How should `1 kg` of water at `50^(@)C` be divided in two parts such that if one part is turned into ice at `0^(@)C`. It would release sufficient amount of heat to vapourize the other part. Given that latent heat of fusion of ice is `3.36xx10^(5) J//Kg`. Latent heat of vapurization of water is `22.5xx10^(5) J//kg` and specific heat of water is `4200 J//kg K`.

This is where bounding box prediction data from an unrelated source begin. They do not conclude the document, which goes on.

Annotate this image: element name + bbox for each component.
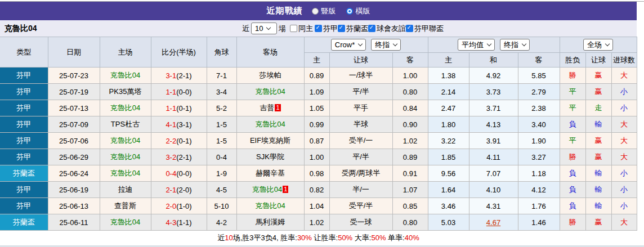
league-checkbox-1[interactable]: 芬蘭盃 xyxy=(338,24,368,34)
score-cell: 2-1(2-0) xyxy=(151,182,207,198)
home-team-cell: 查普斯 xyxy=(100,198,151,214)
title-bar: 近期戰績 豎版橫版 xyxy=(0,2,637,20)
avg-home-cell: 5.03 xyxy=(428,214,469,231)
avg-home-cell: 9.56 xyxy=(428,165,469,182)
handicap-cell: 平/半 xyxy=(329,149,392,165)
league-cell: 芬甲 xyxy=(0,68,48,84)
league-cell: 芬甲 xyxy=(0,133,48,149)
league-checkbox-3[interactable]: 芬甲聯盃 xyxy=(406,24,444,34)
odds-away-cell: 1.00 xyxy=(392,68,428,84)
goals-cell: 小 xyxy=(611,182,637,198)
date-cell: 25-06-19 xyxy=(48,182,100,198)
score-cell: 2-0(1-0) xyxy=(151,198,207,214)
odds-away-cell: 1.02 xyxy=(392,133,428,149)
avg-draw-value: 3.91 xyxy=(486,137,500,145)
fulltime-score: 4-3 xyxy=(166,218,176,227)
avg-draw-cell: 3.71 xyxy=(469,100,518,116)
handicap-cell: 半/一 xyxy=(329,182,392,198)
result-cell: 負 xyxy=(560,116,585,133)
avg-draw-value: 4.11 xyxy=(486,153,500,161)
corner-cell: 0-4 xyxy=(207,149,236,165)
goals-cell: 小 xyxy=(611,84,637,100)
odds-home-cell: 1.00 xyxy=(304,149,329,165)
odds-away-cell: 0.85 xyxy=(392,198,428,214)
col-subheader-let-result: 让球 xyxy=(585,53,611,68)
average-select[interactable]: 平均值 xyxy=(458,39,495,51)
league-cell: 芬甲 xyxy=(0,149,48,165)
league-checkbox-0[interactable]: 芬甲 xyxy=(315,24,338,34)
home-team-cell: 克魯比04 xyxy=(100,165,151,182)
odds-away-cell: 0.80 xyxy=(392,84,428,100)
handicap-cell: 受一球 xyxy=(329,214,392,231)
home-team-cell: 克魯比04 xyxy=(100,149,151,165)
checkbox-checked-icon[interactable] xyxy=(315,25,322,32)
score-cell: 4-1(3-1) xyxy=(151,116,207,133)
fulltime-score: 3-1 xyxy=(166,71,176,80)
same-home-checkbox[interactable]: 同主 xyxy=(290,24,313,34)
result-cell: 勝 xyxy=(560,68,585,84)
scope-select[interactable]: 全场 xyxy=(583,39,613,51)
odds-away-cell: 0.89 xyxy=(392,149,428,165)
odds-company-select[interactable]: Crow* xyxy=(331,39,366,51)
odds-home-cell: 1.09 xyxy=(304,84,329,100)
layout-radio-horizontal[interactable]: 橫版 xyxy=(346,6,370,16)
goals-cell: 小 xyxy=(611,165,637,182)
col-subheader-odds-away: 客 xyxy=(392,53,428,68)
date-cell: 25-07-09 xyxy=(48,116,100,133)
halftime-score: (0-0) xyxy=(176,88,191,96)
date-cell: 25-07-19 xyxy=(48,84,100,100)
league-cell: 芬甲 xyxy=(0,182,48,198)
avg-draw-cell: 4.10 xyxy=(469,182,518,198)
col-header-away: 客场 xyxy=(236,37,304,68)
fulltime-score: 2-0 xyxy=(166,202,176,210)
checkbox-checked-icon[interactable] xyxy=(406,25,413,32)
date-cell: 25-06-13 xyxy=(48,198,100,214)
radio-checked-icon[interactable] xyxy=(346,8,353,15)
fulltime-score: 3-2 xyxy=(166,153,176,161)
red-card-badge: 1 xyxy=(275,104,280,111)
date-cell: 25-07-06 xyxy=(48,133,100,149)
score-cell: 3-1(2-1) xyxy=(151,68,207,84)
result-cell: 平 xyxy=(560,133,585,149)
layout-radio-vertical[interactable]: 豎版 xyxy=(312,6,336,16)
odds-home-cell: 1.05 xyxy=(304,100,329,116)
layout-radio-group: 豎版橫版 xyxy=(312,6,370,16)
summary-segment: 40% xyxy=(405,233,419,242)
avg-home-cell: 2.14 xyxy=(428,84,469,100)
let-result-cell: 赢 xyxy=(585,68,611,84)
average-stage-select[interactable]: 终指 xyxy=(500,39,530,51)
fulltime-score: 4-1 xyxy=(166,120,176,129)
chevron-down-icon xyxy=(358,42,363,46)
checkbox-checked-icon[interactable] xyxy=(338,25,345,32)
goals-cell: 大 xyxy=(611,116,637,133)
league-checkbox-2[interactable]: 球會友誼 xyxy=(368,24,406,34)
col-header-corner: 角球 xyxy=(207,37,236,68)
corner-cell: 1-9 xyxy=(207,165,236,182)
let-result-cell: 輸 xyxy=(585,198,611,214)
score-cell: 2-2(0-1) xyxy=(151,133,207,149)
checkbox-checked-icon[interactable] xyxy=(368,25,375,32)
match-count-select[interactable]: 10 xyxy=(251,23,277,34)
avg-draw-link[interactable]: 4.67 xyxy=(486,218,500,227)
goals-cell: 小 xyxy=(611,198,637,214)
radio-unchecked-icon[interactable] xyxy=(312,8,319,15)
odds-away-cell: 1.07 xyxy=(392,182,428,198)
col-subheader-avg-away: 客 xyxy=(518,53,560,68)
odds-stage-select[interactable]: 终指 xyxy=(371,39,401,51)
chevron-down-icon xyxy=(266,25,271,30)
avg-draw-cell: 4.11 xyxy=(469,149,518,165)
avg-draw-cell: 4.13 xyxy=(469,116,518,133)
odds-home-cell: 1.04 xyxy=(304,198,329,214)
chevron-down-icon xyxy=(393,42,397,46)
header-row-top: 类型 日期 主场 比分(半场) 角球 客场 Crow* 终指 xyxy=(0,37,637,53)
summary-segment: 50% xyxy=(338,233,352,242)
date-cell: 25-07-13 xyxy=(48,100,100,116)
avg-away-cell: 1.76 xyxy=(518,198,560,214)
checkbox-unchecked-icon[interactable] xyxy=(290,25,297,32)
avg-draw-value: 7.07 xyxy=(486,169,500,178)
radio-label-text: 橫版 xyxy=(356,6,370,16)
halftime-score: (0-0) xyxy=(176,169,191,178)
away-team-cell: 克魯比04 xyxy=(236,84,304,100)
col-header-type: 类型 xyxy=(0,37,48,68)
summary-segment: 大率: xyxy=(352,233,371,242)
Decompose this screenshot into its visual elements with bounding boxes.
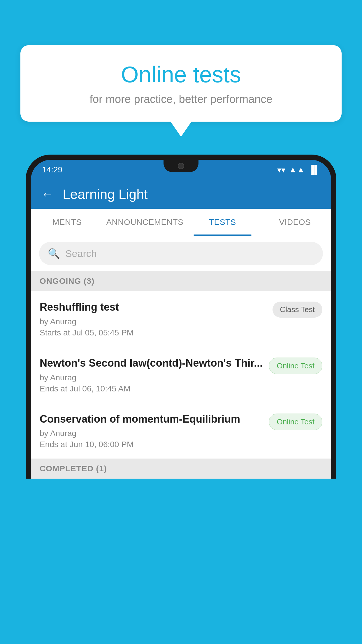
test-info-conservation: Conservation of momentum-Equilibrium by … <box>40 412 263 449</box>
test-by-newtons: by Anurag <box>40 373 263 382</box>
test-badge-newtons: Online Test <box>269 358 322 374</box>
ongoing-label: ONGOING (3) <box>40 276 94 286</box>
signal-icon: ▲▲ <box>289 165 305 174</box>
search-bar[interactable]: 🔍 Search <box>39 242 323 265</box>
tab-videos[interactable]: VIDEOS <box>259 209 331 236</box>
app-header-title: Learning Light <box>63 186 148 202</box>
search-icon: 🔍 <box>48 248 60 259</box>
phone-mockup: 14:29 ▾▾ ▲▲ ▐▌ ← Learning Light MENTS <box>26 155 336 644</box>
bubble-title: Online tests <box>38 61 324 88</box>
speech-bubble-container: Online tests for more practice, better p… <box>20 45 342 122</box>
tab-announcements[interactable]: ANNOUNCEMENTS <box>103 209 186 236</box>
battery-icon: ▐▌ <box>308 165 320 174</box>
speech-bubble: Online tests for more practice, better p… <box>20 45 342 122</box>
test-time-conservation: Ends at Jun 10, 06:00 PM <box>40 440 263 449</box>
ongoing-section-header: ONGOING (3) <box>31 271 331 291</box>
test-info-newtons: Newton's Second law(contd)-Newton's Thir… <box>40 356 263 393</box>
test-by-reshuffling: by Anurag <box>40 317 267 326</box>
completed-section-header: COMPLETED (1) <box>31 459 331 479</box>
tab-ments[interactable]: MENTS <box>31 209 103 236</box>
test-item-reshuffling[interactable]: Reshuffling test by Anurag Starts at Jul… <box>31 291 331 347</box>
test-time-newtons: Ends at Jul 06, 10:45 AM <box>40 384 263 393</box>
tabs-bar: MENTS ANNOUNCEMENTS TESTS VIDEOS <box>31 209 331 236</box>
test-by-conservation: by Anurag <box>40 429 263 438</box>
camera-dot <box>178 163 184 169</box>
phone-outer-shell: 14:29 ▾▾ ▲▲ ▐▌ ← Learning Light MENTS <box>26 155 336 479</box>
test-list: Reshuffling test by Anurag Starts at Jul… <box>31 291 331 459</box>
test-name-newtons: Newton's Second law(contd)-Newton's Thir… <box>40 356 263 370</box>
bubble-subtitle: for more practice, better performance <box>38 93 324 106</box>
status-time: 14:29 <box>42 165 62 174</box>
search-bar-wrapper: 🔍 Search <box>31 236 331 271</box>
test-item-conservation[interactable]: Conservation of momentum-Equilibrium by … <box>31 403 331 459</box>
tab-tests[interactable]: TESTS <box>186 209 259 236</box>
phone-notch <box>164 160 198 172</box>
test-name-conservation: Conservation of momentum-Equilibrium <box>40 412 263 426</box>
completed-label: COMPLETED (1) <box>40 464 107 473</box>
test-badge-conservation: Online Test <box>269 414 322 430</box>
test-badge-reshuffling: Class Test <box>273 302 322 318</box>
back-arrow-icon[interactable]: ← <box>41 188 54 201</box>
status-icons: ▾▾ ▲▲ ▐▌ <box>277 165 320 175</box>
test-name-reshuffling: Reshuffling test <box>40 300 267 314</box>
test-item-newtons[interactable]: Newton's Second law(contd)-Newton's Thir… <box>31 347 331 403</box>
wifi-icon: ▾▾ <box>277 165 285 175</box>
phone-content: MENTS ANNOUNCEMENTS TESTS VIDEOS 🔍 Searc… <box>31 209 331 479</box>
test-info-reshuffling: Reshuffling test by Anurag Starts at Jul… <box>40 300 267 337</box>
test-time-reshuffling: Starts at Jul 05, 05:45 PM <box>40 328 267 337</box>
app-header: ← Learning Light <box>31 180 331 209</box>
status-bar: 14:29 ▾▾ ▲▲ ▐▌ <box>31 160 331 180</box>
search-placeholder: Search <box>65 248 97 259</box>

Let x of water be frozen. Then the amount of heat it releases is
`Q_(1)=x xx4200xx50+xxx3.36xx10^(5)J=x xx5.46xx10^(5) J`
The heat required to vapourize the `(1-x)kg` of water from `50^(@)C` is
`Q_(2)=(1-x)xx22.5xx10^(5)`
Here, we have taken heat required to vapourize the water as only mass x latent heat of vapourization and not the heat required to first raise the tem perature of `(1-x)kg` of water from `50^(@)` to `100^(@)` plus the mass x latent heat similar as when heat is supplied to water from an external source. It first reaches `100^(@)C` and then its vapourization starts, but when heat is taken by water itself, it vapourizes (evaporation) at `50^(@)C` as in this case. Tje simlilar case we see in our general life in coo,ling of water in pitcher, drying of clothes hanging in open air, etc. Thus heat `Q_(2)` must be provided by first part of water. We have
`Q_(2)=Q_(1)`
`(1-x)xx22.5xx10^(5)=x xx5.46xx10^(5)`
or `225.5-22.5x=5.46x` or `x=(22.5)/(25.06)=0.812kg`.